Considering this, and after that earthquake called Dieselgate that has shaken the foundations of the automotive industry, a few manufacturers, such as PSA, have set to work to regain the credibility of consumers in the data they offer. The French group felt dejected after the results of the Transport & Environment studies, and in an unprecedented move, PSA allied with its "enemy" to offer realistic and credible consumption to the consumer.
This is why today we are going to explain the methodology used by PSA, and which they want to make global in the industry, to measure their consumption in the real world. The cars go out on the road, there's no catch. However, the wide variability of the factors makes it difficult to compare these measurements, as in the laboratory the rules were always the same.
The methodology
As in any scientific experiment, the results must be reproducible as long as the conditions are the same. PSA and its partners have therefore carried out a measurement methodology on real roads, with real drivers, but making sure that the results can be standardised. As you will understand, this is quite complicated, as consumption is sensitive to environmental conditions, road conditions and the way you drive. Even so, the method is sufficiently well done to be able to normalize all these conditions so that the results are comparable. The three parts of the methodology deal with who performs the test, how it is performed and what data is collected.
To begin with, we have three key players in this methodology, to avoid the temptation to cheat:
- The manufacturer (PSA) who performs all the technical part, proposing the vehicles to be tested, preparing the equipment for the tests and analyzing the results.
- One or more NGOs (T&E and FNE) who carry out the supervision and validation of the results.
- A certifying entity (Bureau Veritas) that rents the test vehicles, audits the tests, seals the equipment and verifies the results.

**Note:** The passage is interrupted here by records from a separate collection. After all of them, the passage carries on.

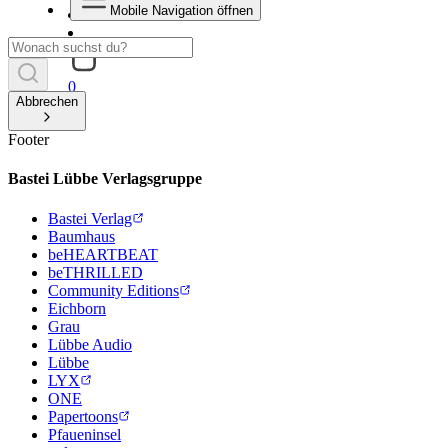
Mobile Navigation öffnen
0
Abbrechen
Footer
Bastei Lübbe Verlagsgruppe
Bastei Verlag
Baumhaus
beHEARTBEAT
beTHRILLED
Community Editions
Eichborn
Grau
Lübbe Audio
Lübbe
LYX
ONE
Papertoons
Pfaueninsel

There are three steps in the test:
- Selection and testing of the vehicle
- Road test and recording of measurements
- Normalization of the data
Each step will be discussed in detail later. During the road test according to the "NOx Real Drive Emmisions" regulation (100 km route with 25% city, 43% highway and 32% motorway) the following data is collected:
- Tyre pressures
- Car mass
- Coast-Down (CD): is a test that determines the mechanical and aerodynamic resistance of the car. It is nothing more than at different speeds, put the car in neutral and measure the time to stop.
- Driving conditions (acceleration, speed)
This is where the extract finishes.